*** Welcome to piglix ***

Anthony Jenkinson


Anthony Jenkinson (1529 – 1610/1611) was born at Market Harborough, Leicestershire. He was one of the first Britons to explore Muscovy and present day Russia. Jenkinson was a traveller and explorer on behalf of the Muscovy Company and the English crown. He also met Ivan the Terrible several times during his trips to Moscow and Russia. He detailed the accounts of his travel through several written works over his life.

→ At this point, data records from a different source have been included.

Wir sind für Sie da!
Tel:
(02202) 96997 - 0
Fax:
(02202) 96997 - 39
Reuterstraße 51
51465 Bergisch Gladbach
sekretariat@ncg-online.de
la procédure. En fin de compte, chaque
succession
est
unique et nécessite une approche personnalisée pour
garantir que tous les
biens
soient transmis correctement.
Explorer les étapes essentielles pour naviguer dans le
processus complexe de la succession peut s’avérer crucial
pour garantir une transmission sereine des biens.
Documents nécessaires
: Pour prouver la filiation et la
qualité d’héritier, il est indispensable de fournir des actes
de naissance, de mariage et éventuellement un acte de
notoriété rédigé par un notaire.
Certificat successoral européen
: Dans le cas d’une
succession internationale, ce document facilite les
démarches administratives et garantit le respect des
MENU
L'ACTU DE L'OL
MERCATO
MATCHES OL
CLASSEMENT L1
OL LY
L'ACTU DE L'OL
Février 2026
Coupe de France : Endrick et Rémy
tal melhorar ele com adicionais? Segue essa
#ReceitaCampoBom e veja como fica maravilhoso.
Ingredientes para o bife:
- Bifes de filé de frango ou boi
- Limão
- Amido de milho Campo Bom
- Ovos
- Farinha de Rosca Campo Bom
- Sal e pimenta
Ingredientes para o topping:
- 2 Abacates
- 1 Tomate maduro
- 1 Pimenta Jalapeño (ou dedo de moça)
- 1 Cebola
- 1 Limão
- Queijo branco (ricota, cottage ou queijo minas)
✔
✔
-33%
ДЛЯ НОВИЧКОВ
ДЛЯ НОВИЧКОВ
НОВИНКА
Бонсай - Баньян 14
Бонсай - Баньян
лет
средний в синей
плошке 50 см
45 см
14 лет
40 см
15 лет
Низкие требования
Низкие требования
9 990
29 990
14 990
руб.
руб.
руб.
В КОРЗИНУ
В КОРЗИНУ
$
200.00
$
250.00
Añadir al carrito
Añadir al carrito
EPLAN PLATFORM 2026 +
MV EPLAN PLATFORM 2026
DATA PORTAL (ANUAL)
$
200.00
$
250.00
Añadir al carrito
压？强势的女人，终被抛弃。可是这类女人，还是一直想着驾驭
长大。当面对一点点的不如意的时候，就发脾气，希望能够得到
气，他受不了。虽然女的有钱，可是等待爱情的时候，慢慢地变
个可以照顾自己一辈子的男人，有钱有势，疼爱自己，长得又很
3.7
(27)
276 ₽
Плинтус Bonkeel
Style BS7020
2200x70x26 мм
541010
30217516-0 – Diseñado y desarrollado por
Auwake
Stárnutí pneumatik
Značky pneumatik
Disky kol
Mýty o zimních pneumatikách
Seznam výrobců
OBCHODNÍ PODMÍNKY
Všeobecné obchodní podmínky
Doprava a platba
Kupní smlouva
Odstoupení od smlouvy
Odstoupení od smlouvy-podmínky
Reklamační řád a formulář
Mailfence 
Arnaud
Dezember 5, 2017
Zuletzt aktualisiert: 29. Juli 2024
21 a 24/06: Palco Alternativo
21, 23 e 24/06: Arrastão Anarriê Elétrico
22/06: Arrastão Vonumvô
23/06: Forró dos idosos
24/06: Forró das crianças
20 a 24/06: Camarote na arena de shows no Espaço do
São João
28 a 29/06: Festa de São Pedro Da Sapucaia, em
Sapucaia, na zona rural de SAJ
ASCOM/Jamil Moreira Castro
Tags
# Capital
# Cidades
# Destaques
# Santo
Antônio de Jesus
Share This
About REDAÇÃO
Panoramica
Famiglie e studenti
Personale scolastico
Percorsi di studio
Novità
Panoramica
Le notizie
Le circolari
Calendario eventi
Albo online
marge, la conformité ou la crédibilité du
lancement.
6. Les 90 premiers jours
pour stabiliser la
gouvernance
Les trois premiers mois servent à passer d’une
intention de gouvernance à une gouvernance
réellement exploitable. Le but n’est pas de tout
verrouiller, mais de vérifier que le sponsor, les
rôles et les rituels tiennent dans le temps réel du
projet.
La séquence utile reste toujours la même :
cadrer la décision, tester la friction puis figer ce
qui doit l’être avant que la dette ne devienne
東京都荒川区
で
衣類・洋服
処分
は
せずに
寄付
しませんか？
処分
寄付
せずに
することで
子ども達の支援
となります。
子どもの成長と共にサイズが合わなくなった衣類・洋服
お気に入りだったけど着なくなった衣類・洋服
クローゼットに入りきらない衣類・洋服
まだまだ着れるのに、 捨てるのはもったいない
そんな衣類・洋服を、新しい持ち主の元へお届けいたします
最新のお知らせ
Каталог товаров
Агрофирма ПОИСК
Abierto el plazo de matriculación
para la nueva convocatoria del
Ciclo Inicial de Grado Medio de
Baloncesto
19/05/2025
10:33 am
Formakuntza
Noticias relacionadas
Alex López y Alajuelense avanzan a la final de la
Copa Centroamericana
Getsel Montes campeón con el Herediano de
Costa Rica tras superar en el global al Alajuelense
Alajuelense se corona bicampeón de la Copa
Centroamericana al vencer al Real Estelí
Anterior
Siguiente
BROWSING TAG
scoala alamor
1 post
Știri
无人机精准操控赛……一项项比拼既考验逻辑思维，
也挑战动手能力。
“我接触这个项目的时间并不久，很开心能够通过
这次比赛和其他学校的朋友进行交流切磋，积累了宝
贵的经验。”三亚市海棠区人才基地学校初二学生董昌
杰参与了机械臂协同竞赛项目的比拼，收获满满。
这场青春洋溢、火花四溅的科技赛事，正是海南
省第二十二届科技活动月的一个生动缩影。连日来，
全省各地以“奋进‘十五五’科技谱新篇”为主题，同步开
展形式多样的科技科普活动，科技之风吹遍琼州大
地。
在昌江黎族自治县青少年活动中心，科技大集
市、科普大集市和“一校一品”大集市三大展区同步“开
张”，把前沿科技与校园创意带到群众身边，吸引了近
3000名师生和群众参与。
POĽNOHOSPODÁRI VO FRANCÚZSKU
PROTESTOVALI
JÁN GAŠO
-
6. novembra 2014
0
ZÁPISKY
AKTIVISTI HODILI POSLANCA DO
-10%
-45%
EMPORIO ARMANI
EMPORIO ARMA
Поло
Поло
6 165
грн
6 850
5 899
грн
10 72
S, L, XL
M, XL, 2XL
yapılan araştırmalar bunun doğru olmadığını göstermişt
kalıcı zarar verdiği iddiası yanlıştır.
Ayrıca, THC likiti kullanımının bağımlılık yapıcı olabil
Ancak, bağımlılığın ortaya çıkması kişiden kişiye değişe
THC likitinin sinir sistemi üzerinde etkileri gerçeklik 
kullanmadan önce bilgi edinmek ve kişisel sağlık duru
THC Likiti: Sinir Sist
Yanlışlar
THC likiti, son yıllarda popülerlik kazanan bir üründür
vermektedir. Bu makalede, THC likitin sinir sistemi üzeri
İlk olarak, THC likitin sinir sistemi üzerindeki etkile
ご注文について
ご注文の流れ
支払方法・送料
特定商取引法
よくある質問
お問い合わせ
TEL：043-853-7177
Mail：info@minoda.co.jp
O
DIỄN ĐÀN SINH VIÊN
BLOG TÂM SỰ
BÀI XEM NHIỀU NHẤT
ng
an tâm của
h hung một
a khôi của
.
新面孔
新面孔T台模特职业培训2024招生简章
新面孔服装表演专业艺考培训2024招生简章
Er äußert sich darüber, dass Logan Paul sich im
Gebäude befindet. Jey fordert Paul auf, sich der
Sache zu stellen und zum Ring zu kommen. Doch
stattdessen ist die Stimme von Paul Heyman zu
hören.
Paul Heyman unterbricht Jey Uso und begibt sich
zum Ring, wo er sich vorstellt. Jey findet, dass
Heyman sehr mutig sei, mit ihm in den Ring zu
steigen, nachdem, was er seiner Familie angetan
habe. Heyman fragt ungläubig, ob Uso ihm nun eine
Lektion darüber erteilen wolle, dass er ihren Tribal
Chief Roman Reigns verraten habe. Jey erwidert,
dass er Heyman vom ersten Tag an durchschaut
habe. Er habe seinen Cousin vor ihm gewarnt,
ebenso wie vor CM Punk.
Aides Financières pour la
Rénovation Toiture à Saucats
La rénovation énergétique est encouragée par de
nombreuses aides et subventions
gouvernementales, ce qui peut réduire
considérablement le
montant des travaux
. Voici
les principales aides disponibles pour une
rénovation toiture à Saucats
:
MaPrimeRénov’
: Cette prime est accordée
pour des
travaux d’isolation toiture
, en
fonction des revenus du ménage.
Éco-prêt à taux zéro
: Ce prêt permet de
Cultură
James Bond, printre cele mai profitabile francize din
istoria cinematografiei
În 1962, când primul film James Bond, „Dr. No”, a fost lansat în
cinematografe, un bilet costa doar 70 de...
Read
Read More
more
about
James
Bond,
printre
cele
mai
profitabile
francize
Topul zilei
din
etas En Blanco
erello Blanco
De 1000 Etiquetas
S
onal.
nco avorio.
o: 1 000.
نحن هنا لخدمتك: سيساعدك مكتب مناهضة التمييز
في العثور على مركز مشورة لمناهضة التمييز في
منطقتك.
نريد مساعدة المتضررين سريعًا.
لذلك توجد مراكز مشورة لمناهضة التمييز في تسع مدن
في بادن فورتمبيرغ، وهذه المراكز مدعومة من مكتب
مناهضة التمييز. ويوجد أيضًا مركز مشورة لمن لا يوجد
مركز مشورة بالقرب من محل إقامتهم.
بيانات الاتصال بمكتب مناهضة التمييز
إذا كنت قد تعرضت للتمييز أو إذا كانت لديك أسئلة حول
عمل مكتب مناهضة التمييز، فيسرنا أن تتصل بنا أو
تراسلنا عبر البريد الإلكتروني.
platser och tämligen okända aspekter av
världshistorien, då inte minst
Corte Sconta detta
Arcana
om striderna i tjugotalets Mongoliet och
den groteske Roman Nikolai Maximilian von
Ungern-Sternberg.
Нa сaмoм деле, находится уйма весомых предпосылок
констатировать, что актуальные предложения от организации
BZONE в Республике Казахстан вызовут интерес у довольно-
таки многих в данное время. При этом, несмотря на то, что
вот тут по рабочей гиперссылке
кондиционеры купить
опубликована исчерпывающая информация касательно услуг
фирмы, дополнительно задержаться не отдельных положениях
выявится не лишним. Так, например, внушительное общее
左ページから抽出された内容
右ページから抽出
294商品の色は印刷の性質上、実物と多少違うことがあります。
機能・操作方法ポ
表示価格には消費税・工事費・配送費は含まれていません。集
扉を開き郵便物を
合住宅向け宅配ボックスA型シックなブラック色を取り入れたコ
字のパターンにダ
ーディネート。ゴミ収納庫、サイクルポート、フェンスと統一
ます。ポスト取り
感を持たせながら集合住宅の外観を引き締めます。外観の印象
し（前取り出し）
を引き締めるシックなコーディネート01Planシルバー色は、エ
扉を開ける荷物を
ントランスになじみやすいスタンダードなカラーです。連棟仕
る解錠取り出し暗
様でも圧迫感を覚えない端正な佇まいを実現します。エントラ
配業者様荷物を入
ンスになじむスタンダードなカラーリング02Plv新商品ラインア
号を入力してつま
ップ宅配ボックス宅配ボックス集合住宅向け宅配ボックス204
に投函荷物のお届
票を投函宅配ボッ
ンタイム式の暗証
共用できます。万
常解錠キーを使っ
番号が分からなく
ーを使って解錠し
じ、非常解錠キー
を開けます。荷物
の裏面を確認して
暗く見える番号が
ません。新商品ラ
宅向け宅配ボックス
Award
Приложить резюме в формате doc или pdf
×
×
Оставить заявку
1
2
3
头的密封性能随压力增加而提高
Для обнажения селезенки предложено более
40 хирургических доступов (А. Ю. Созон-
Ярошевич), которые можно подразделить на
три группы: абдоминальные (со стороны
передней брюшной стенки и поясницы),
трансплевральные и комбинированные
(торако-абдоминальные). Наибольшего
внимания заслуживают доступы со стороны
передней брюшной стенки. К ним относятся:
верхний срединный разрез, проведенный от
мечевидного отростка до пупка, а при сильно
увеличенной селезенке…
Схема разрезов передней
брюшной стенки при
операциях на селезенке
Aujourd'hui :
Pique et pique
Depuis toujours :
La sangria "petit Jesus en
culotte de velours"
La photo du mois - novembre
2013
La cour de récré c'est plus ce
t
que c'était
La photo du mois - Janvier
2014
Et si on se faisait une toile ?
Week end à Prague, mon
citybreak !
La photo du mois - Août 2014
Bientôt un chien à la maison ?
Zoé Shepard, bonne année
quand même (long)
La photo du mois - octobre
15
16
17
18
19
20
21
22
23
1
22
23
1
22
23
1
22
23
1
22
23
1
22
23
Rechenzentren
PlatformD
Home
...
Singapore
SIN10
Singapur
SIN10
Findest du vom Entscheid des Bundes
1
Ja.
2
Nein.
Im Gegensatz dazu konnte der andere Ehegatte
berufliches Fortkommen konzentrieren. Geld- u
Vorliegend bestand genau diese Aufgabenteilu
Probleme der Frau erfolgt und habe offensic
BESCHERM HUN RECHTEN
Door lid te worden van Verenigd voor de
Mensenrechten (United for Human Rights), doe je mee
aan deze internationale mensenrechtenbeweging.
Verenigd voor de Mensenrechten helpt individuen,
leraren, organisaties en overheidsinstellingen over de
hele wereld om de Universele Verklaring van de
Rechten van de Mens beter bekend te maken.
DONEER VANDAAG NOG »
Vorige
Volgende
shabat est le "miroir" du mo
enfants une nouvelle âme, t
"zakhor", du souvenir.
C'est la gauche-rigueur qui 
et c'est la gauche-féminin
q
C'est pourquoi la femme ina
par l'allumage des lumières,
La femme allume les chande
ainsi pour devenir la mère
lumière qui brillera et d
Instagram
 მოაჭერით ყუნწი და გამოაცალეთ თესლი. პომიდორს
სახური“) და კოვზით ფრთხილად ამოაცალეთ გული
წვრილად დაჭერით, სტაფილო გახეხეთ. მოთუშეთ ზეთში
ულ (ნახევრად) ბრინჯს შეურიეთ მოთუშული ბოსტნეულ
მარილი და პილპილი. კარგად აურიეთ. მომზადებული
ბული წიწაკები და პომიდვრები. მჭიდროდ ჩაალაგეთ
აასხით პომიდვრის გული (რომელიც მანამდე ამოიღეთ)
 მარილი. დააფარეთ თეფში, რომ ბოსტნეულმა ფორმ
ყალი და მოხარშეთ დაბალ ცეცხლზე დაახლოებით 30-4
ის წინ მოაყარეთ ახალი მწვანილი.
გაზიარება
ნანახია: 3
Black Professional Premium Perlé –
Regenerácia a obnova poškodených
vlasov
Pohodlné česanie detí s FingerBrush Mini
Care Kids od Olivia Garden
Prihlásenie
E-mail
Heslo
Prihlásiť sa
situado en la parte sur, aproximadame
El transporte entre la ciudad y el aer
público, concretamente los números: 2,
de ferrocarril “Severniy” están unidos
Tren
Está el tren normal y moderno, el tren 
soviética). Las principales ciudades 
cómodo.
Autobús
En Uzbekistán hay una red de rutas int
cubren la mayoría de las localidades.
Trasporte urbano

Anthony Jenkinson's father, William Jenkinson, was a man of great property and wealth. Anthony Jenkinson was thus trained in his earlier years for a mercantile career. By the year 1568, Jenkinson had become a pivotal researcher for the Muscovy Company. On 26 January 1568 Jenkinson married his wife Judith Marshe, daughter of John Marshe and his wife Alice. Marshe had extensive business ties, including being one of the founding members of the Company. Jenkinson thus benefited greatly through these financial ties. Jenkinson and his wife had six daughters and five sons, of whom only four daughters and a son survived. There exists speculation that Jenkinson had an illegitimate daughter, Anne Beck or Whateley, who may at one point have been engaged to be married to William Shakespeare. However, these claims are widely disregarded as mere speculation on the part of their originator, William Ross. By 1606 Jenkinson was living in a manor house in Ashton. His wife died before him from a bad case of . Jenkinson was buried on 16 February 1611 at Holy Trinity Church in Teigh.

Anthony's son Sir Robert was the father of the first of the Jenkinson Baronets of Hawkesbury, Gloucestershire.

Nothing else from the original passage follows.